Former Peruvian President’s Trial for Human Rights Abuses Is Coming to a Close
February 23, 2009
The trial of Fujimori, a former head of state, has been a very positive development in international justice and accountability for human rights crimes. We hope that the Supreme Court panel that is trying him will reach a just decision that takes into account international standards on accountability for human rights crimes.
José Miguel Vivanco, Americas director at Human Rights Watch

The trial of former President Alberto Fujimori of Peru for human rights abuses has been conducted in a fair and thorough manner, Human Rights Watch said today.

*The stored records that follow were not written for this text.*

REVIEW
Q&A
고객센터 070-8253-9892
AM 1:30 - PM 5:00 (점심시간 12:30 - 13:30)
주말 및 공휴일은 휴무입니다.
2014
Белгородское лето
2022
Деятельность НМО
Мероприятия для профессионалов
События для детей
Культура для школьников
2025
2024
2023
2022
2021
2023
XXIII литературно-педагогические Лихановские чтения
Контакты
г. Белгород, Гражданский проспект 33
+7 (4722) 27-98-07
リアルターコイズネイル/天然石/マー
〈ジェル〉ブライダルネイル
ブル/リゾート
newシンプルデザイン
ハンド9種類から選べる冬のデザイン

Human Rights Watch released an eight-page question-and-answer document concerning the case and applicable international standards.  

"The trial of Fujimori, a former head of state, has been a very positive development in international justice and accountability for human rights crimes," said José Miguel Vivanco, Americas director at Human Rights Watch. "We hope that the Supreme Court panel that is trying him will reach a just decision that takes into account international standards on accountability for human rights crimes."

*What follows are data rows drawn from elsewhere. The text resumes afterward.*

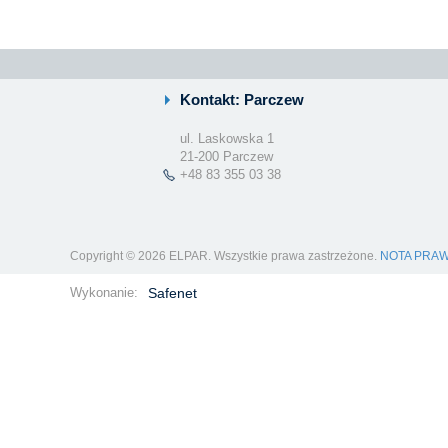
Kontakt: Parczew
ul. Laskowska 1
21-200 Parczew
+48 83 355 03 38
Copyright © 2026 ELPAR. Wszystkie prawa zastrzeżone.
NOTA PRA
Wykonanie:
Safenet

The questions and answers released by Human Rights Watch address international case law on establishing criminal liability, as well as issues relating to the evidence that prosecutors have presented to try to establish Fujimori's responsibility for two sets of killings, known as the Barrios Altos and La Cantuta massacres, in 1991 and 1992. The killings were carried out by a special Army intelligence unit known as the Colina unit.

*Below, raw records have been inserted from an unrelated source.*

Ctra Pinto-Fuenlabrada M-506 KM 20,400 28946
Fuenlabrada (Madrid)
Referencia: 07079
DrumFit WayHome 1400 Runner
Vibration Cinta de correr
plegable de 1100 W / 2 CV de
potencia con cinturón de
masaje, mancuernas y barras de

Numerous pieces of evidence, including statements by Colina unit members and other members of the military, support the prosecutors' allegation that Fujimori knew of and authorized the operations of the unit and helped its members avoid real accountability through an Amnesty Law. Prosecutors also presented extensive evidence that Fujimori was deeply involved in the design, development, and implementation of counterterrorism strategy in Peru, and that the operations of the Colina unit were a part of that strategy.

After Fujimori evaded facing trial by spending several years in Japan and then going to Chile, Chile extradited him to Peru in 2007. Since then, he has been convicted on one set of charges involving an illegal search. His current trial, on human rights abuses, is coming to an end, and a ruling is expected in March. Fujimori still faces another set of charges involving multiple acts of corruption.